James Hamilton: Data center infrastructure innovation

Summary from James’ keynote talk at Velocity 2010 James Hamilton

  • Pace of Innovation – Datacenter pace of innovation is increasing.  The high focus on infrastructure innovation is driving down the cost, increasing reliability and reducing resource consumption which ultimate drives down cost.
  • Where does the money go ?
    • 54% on servers, 8% on networking, 21% on power distribution, 13% on power, 5% on other infrastructure requirements
    • 34% costs related to power
    • Cost of power is trending up
  • Clouds efficiency – server utilization in our industry is around 10 to 15% range
    • Avoid holes in the infrastructure use
    • Break jobs into smaller chunks, queue them where ever possible
  • Power distribution – 11 to 12% lost in distribution
    • Rules to minimize power distribution losses
      • Oversell power – setup more servers than power available. 100% of servers never required in a regular datacenter.
      • Avoid voltage conversions
      • Increase efficiency of conversions
      • High voltage as close to load as possible
      • Size voltage regulators to load and use efficient parts
      • High voltage direct current a small potential gain
  • Mechanical Systems – One of the biggest saving is in cooling
    • What parts are involved ? – Cooling tower, heat exchanges, pumps, evaporators, compressors, condensers, pumps… and so on.
    • Efficiency of these systems and power required to get this done depends on the difference in the desired temperature and the current room temperature
    • Separate hot and cold isles… insulate them (don’t break the fire codes)
    • Increase the operating temperature of servers
      • Most are between 61 and 84
      • Telco standard is 104F (Game consoles are even higher)
  • Temperature
    • Limiting factors to high temp operation
      • Higher fan power trade-off
      • More semiconductor leakage current
      • Possible negative failure rate impact
    • Avoid direct expansion cooling entirely
      • Air side economization 
      • Higher data center temperature
      • Evaporative cooling
    • Requires filtration
      • Particulate and chemical pollution
  • Networking gear
    • Current networks are over-subscribed
      • Forces workload placement restrictions
      • Goal: all points in datacenter equidistant.
    • Mainframe model goes commodity
      • Competition at each layer rather than vertical integration
    • Openflow: open S/W platform
      • Distributed control plane to central control

Understanding Cloud computing efficiency

Picking a cloud service at times, unfortunately,  is far more complex  than picking up a brand new car. I remember how torn I was between a honda-hybrid, which came with some tax rebates and a carpool sticker and a non-hybrid one which was significantly cheaper. Understanding the short term and long term benefits is the key.

Today AWS is not the only game in the town. There are lots of other reliable efficiency_light_bulb(or some flavor off) options. GoGrid, JoyentMicrosoft and GoogleAppEngine are some.

Here are the key differences which one should understand before deciding which one to go for.

* IAAS (Infrastructure as a service) providers like AWS (EC2) and Rackspace provide virtual infrastructure which you can manage and control. In most cases you are billed by a time-unit and you would have control to increase or decrease resources available for your application. PAAS (Platform as a service) on the other hand only provides APIs for your application. PAAS based infrastructure is usually billed by number of requests or by the CPU cycles spent on supporting the requests. Microsoft’s Azure places itself somewhere in between these two paradigms which makes this even more interesting.

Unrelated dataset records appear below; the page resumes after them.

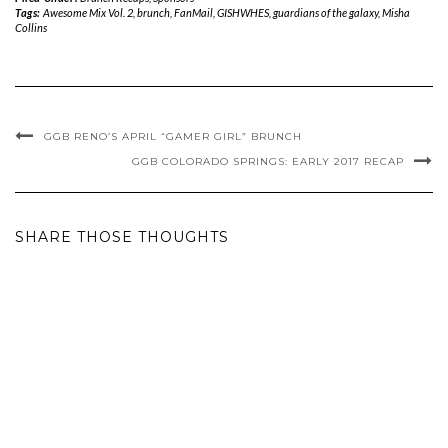
Tags:
Awesome Mix Vol. 2
,
brunch
,
FanMail
,
GISHWHES
,
guardians of the galaxy
,
Misha
Collins
GGB RENO’S APRIL “GAMER GIRL” BRUNCH
GGB COLORADO SPRINGS: EARLY 2017 RECAP
SHARE THOSE THOUGHTS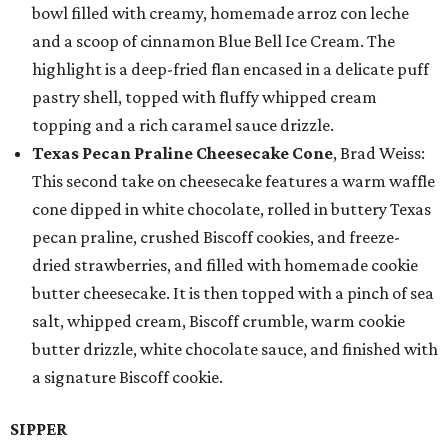
bowl filled with creamy, homemade arroz con leche
and a scoop of cinnamon Blue Bell Ice Cream. The
highlight is a deep-fried flan encased in a delicate puff
pastry shell, topped with fluffy whipped cream
topping and a rich caramel sauce drizzle.
Texas Pecan Praline Cheesecake Cone
, Brad Weiss:
This second take on cheesecake features a warm waffle
cone dipped in white chocolate, rolled in buttery Texas
pecan praline, crushed Biscoff cookies, and freeze-
dried strawberries, and filled with homemade cookie
butter cheesecake. It is then topped with a pinch of sea
salt, whipped cream, Biscoff crumble, warm cookie
butter drizzle, white chocolate sauce, and finished with
a signature Biscoff cookie.
SIPPER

* If your application’s resource requirements fluctuate a lot on a daily basis and you don’t want to invest in building a scalable architecture and the logic to manage/monitor the process of scaling up and down, then PAAS based service might help you. But if you want higher performance, more control of your code and infrastructure (and the way it scales) then IAAS is the way to go.

* If you have consistent load throughout the year, you should think about reserving resources for longer term if possible. It could turn out to be cheaper. But at the same time more servers/resources you reserve, more expensive it gets for you. There is a point at which it might be cheaper to host the infrastructure yourself.

* If your application is has short but high CPU resource peaks, you should look at a vendor which doesn’t put a performance ceiling. “The BitSource” did some performance tests between Rackspace vs Amazon EC2 which explains this problem very well.

* Finally, If you already have a large computing infrastructure within your organization and want more “long term” computing resources, based on the studies I have seen, its cheaper to manage/setup new servers/storage within the organization than outsourcing it to AWS/Rackspace.

At the end of the day remember that vendors are there to make money as well. If you plan to make significant long term investment into cloud services, you should do some research to make sure that is really the cheapest solution.